The Spectator

Women in Iraq

We who supported the war in Iraq have been obliged by events to jettison a series of justifications

For the dwindling band of us prepared to admit that we backed the war in Iraq, there appears to be yet more bad news from Baghdad. By next Monday the Iraqis are supposed to have agreed a new constitution, and early indications have been that it will not be an entirely progressive document.

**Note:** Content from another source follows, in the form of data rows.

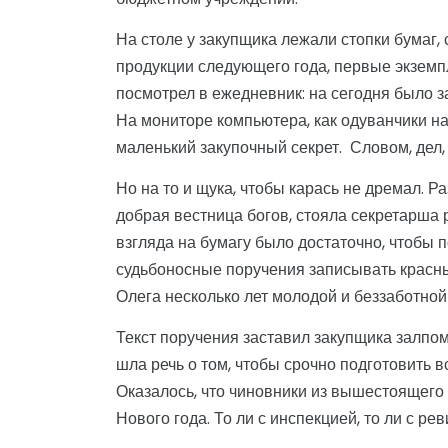
На столе у закупщика лежали стопки бумаг,
продукции следующего года, первые экземп
посмотрел в ежедневник: на сегодня было з
На мониторе компьютера, как одуванчики на 
маленький закупочный секрет. Словом, дел, 
Но на то и щука, чтобы карась не дремал. Р
добрая вестница богов, стояла секретарша 
взгляда на бумагу было достаточно, чтобы 
судьбоносные поручения записывать красн
Олега несколько лет молодой и беззаботной 
Текст поручения заставил закупщика залпом
шла речь о том, чтобы срочно подготовить
Оказалось, что чиновники из вышестоящего
Нового года. То ли с инспекцией, то ли с р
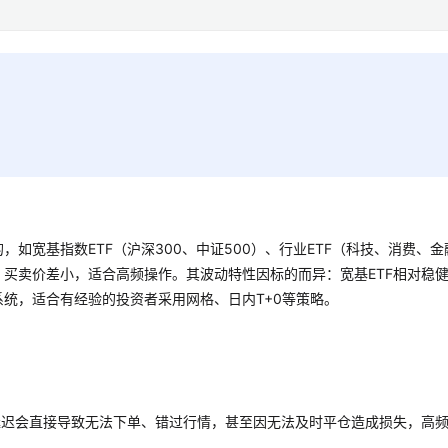
，如宽基指数ETF（沪深300、中证500）、行业ETF（科技、消费、金
、买卖价差小，适合高频操作。其波动特性因标的而异：宽基ETF相对稳
系统，适合有经验的投资者采用网格、日内T+0等策略。
延迟会直接导致无法下单、错过行情，甚至因无法及时平仓造成损失，高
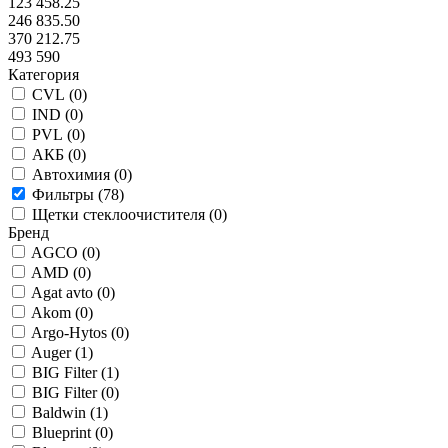
123 458.25
246 835.50
370 212.75
493 590
Категория
CVL (
0
)
IND (
0
)
PVL (
0
)
АКБ (
0
)
Автохимия (
0
)
Фильтры (
78
)
Щетки стеклоочистителя (
0
)
Бренд
AGCO (
0
)
AMD (
0
)
Agat avto (
0
)
Akom (
0
)
Argo-Hytos (
0
)
Auger (
1
)
BIG Filter (
1
)
BIG Filter (
0
)
Baldwin (
1
)
Blueprint (
0
)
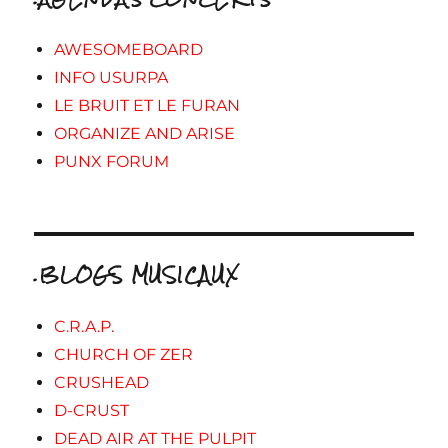
AWESOMEBOARD
INFO USURPA
LE BRUIT ET LE FURAN
ORGANIZE AND ARISE
PUNX FORUM
.BLOGS MUSICAUX
C.R.A.P.
CHURCH OF ZER
CRUSHEAD
D-CRUST
DEAD AIR AT THE PULPIT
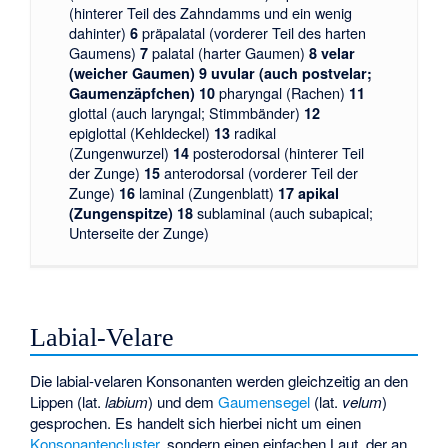
(hinterer Teil des Zahndamms und ein wenig
dahinter)
präpalatal (vorderer Teil des harten
6
Gaumens)
palatal (harter Gaumen)
7
8
velar
(weicher Gaumen)
9
uvular (auch postvelar;
pharyngal (Rachen)
Gaumenzäpfchen)
10
11
glottal (auch laryngal; Stimmbänder)
12
epiglottal (Kehldeckel)
radikal
13
(Zungenwurzel)
posterodorsal (hinterer Teil
14
der Zunge)
anterodorsal (vorderer Teil der
15
Zunge)
laminal (Zungenblatt)
16
17
apikal
sublaminal (auch subapical;
(Zungenspitze)
18
Unterseite der Zunge)
Labial-Velare
Die labial-velaren Konsonanten werden gleichzeitig an den
Lippen (lat.
labium
) und dem
Gaumensegel
(lat.
velum
)
gesprochen. Es handelt sich hierbei nicht um einen
Konsonantencluster
, sondern einen einfachen Laut, der an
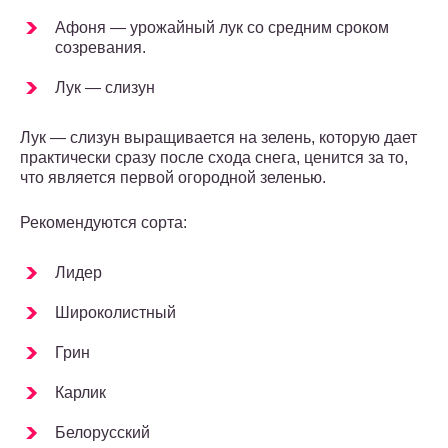
Афоня — урожайный лук со средним сроком
созревания.
Лук — слизун
Лук — слизун выращивается на зелень, которую дает
практически сразу после схода снега, ценится за то,
что является первой огородной зеленью.
Рекомендуются сорта:
Лидер
Широколистный
Грин
Карлик
Белорусский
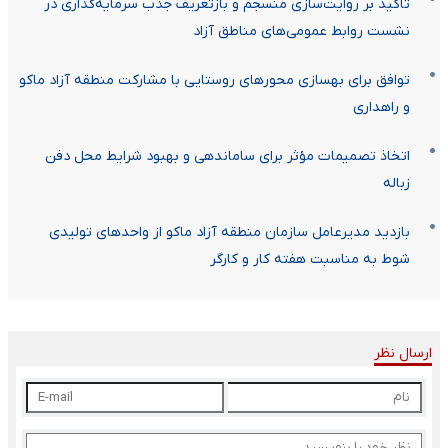
تاکید بر روایت‌سازی منسجم و بازتعریف جذب سرمایه‌گذاری در
نشست روابط عمومی‌های مناطق آزاد
توافق برای بهسازی محورهای روستایی با مشارکت منطقه آزاد ماکو
و راهداری
اتخاذ تصمیمات مؤثر برای ساماندهی و بهبود شرایط محل دفن
زباله
بازدید مدیرعامل سازمان منطقه آزاد ماکو از واحدهای تولیدی
شوط به مناسبت هفته کار و کارگر
ارسال نظر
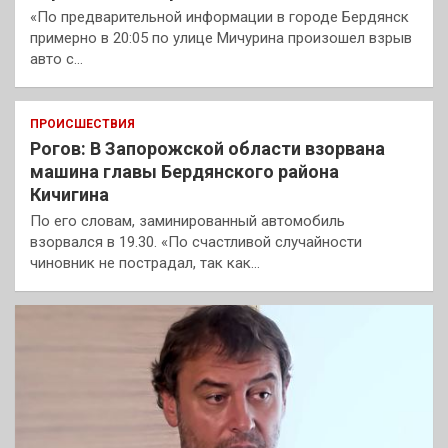
«По предварительной информации в городе Бердянск
примерно в 20:05 по улице Мичурина произошел взрыв
авто с…
ПРОИСШЕСТВИЯ
Рогов: В Запорожской области взорвана
машина главы Бердянского района
Кичигина
По его словам, заминированный автомобиль
взорвался в 19.30. «По счастливой случайности
чиновник не пострадал, так как…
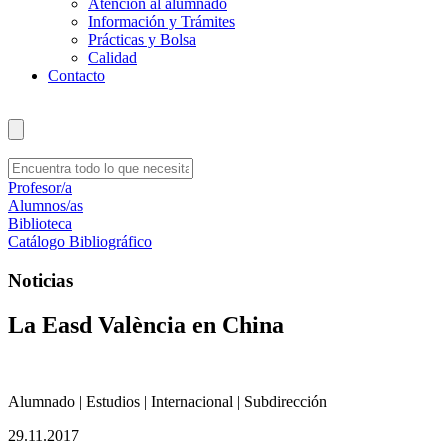
Atención al alumnado
Información y Trámites
Prácticas y Bolsa
Calidad
Contacto
Profesor/a
Alumnos/as
Biblioteca
Catálogo Bibliográfico
Noticias
La Easd València en China
Alumnado | Estudios | Internacional | Subdirección
29.11.2017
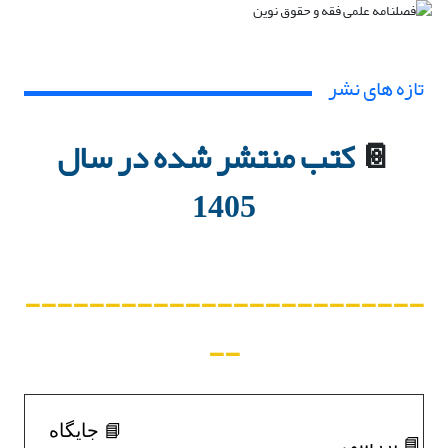
تازه های نشر
📔
ک
تب منتشر شده در سال
1405
-------------------------
--
📘 جایگاه
📘 بررسی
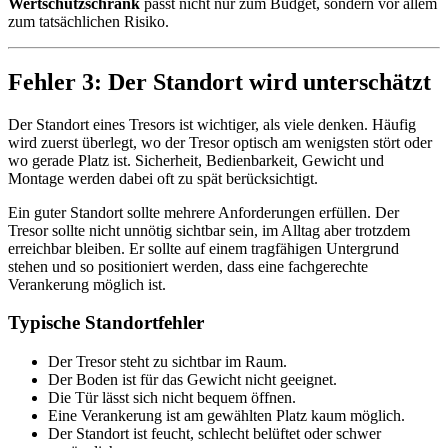
Wertschutzschrank
passt nicht nur zum Budget, sondern vor allem
zum tatsächlichen Risiko.
Fehler 3: Der Standort wird unterschätzt
Der Standort eines Tresors ist wichtiger, als viele denken. Häufig
wird zuerst überlegt, wo der Tresor optisch am wenigsten stört oder
wo gerade Platz ist. Sicherheit, Bedienbarkeit, Gewicht und
Montage werden dabei oft zu spät berücksichtigt.
Ein guter Standort sollte mehrere Anforderungen erfüllen. Der
Tresor sollte nicht unnötig sichtbar sein, im Alltag aber trotzdem
erreichbar bleiben. Er sollte auf einem tragfähigen Untergrund
stehen und so positioniert werden, dass eine fachgerechte
Verankerung möglich ist.
Typische Standortfehler
Der Tresor steht zu sichtbar im Raum.
Der Boden ist für das Gewicht nicht geeignet.
Die Tür lässt sich nicht bequem öffnen.
Eine Verankerung ist am gewählten Platz kaum möglich.
Der Standort ist feucht, schlecht belüftet oder schwer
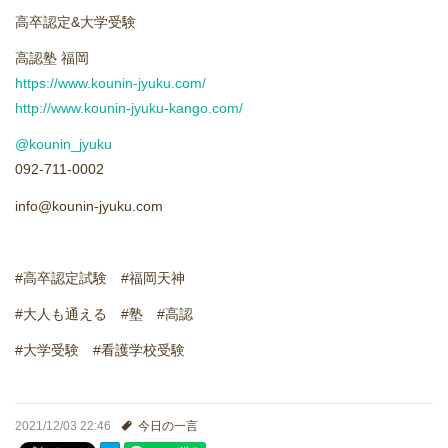
進学実績
高卒認定&大学受験
高認塾 福岡
生徒さんの声
https://www.kounin-jyuku.com/
http://www.kounin-jyuku-kango.com/
@kounin_jyuku
092-711-0002
info@kounin-jyuku.com
#高卒認定試験 #福岡天神
#大人も通える #塾 #高認
#大学受験 #看護学校受験
2021/12/03 22:46
今日の一言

Women’s groups in Iraq and the West are alarmed at concessions to the Shiite majority, which seem to destroy any advances made by women under the secular Baathist regime. One clause, inserted to please the mullahs, says that ‘the followers of any religion or sect are free to choose their civil status according to their religious or sectarian beliefs’. It is feared that this will permit the population to be governed by Sharia law, in which a woman’s economic and legal status is greatly inferior to a man’s. Another clause says that ‘The state shall ensure harmony between the duties of a woman towards her family and work in society and equality with men in the fields of political, social and economic life, without conflicting or disturbing the provisions of Islamic Sharia.’ When the legions of Labour women voted to invade Iraq in 2003, it seems doubtful that they hoped thereby to entrench the role of Sharia in the Iraqi legal system. It is all, on the face of it, very depressing.

We who supported the war in Iraq have been obliged by events to jettison a series of justifications. If the war was really all about securing Western oil supplies, then it does not, at the moment, appear to have been a howling success; not when petrol is heading for a pound a litre, and when British forces in the south of Iraq seem incapable of preventing the wholesale smuggling of Iraqi crude.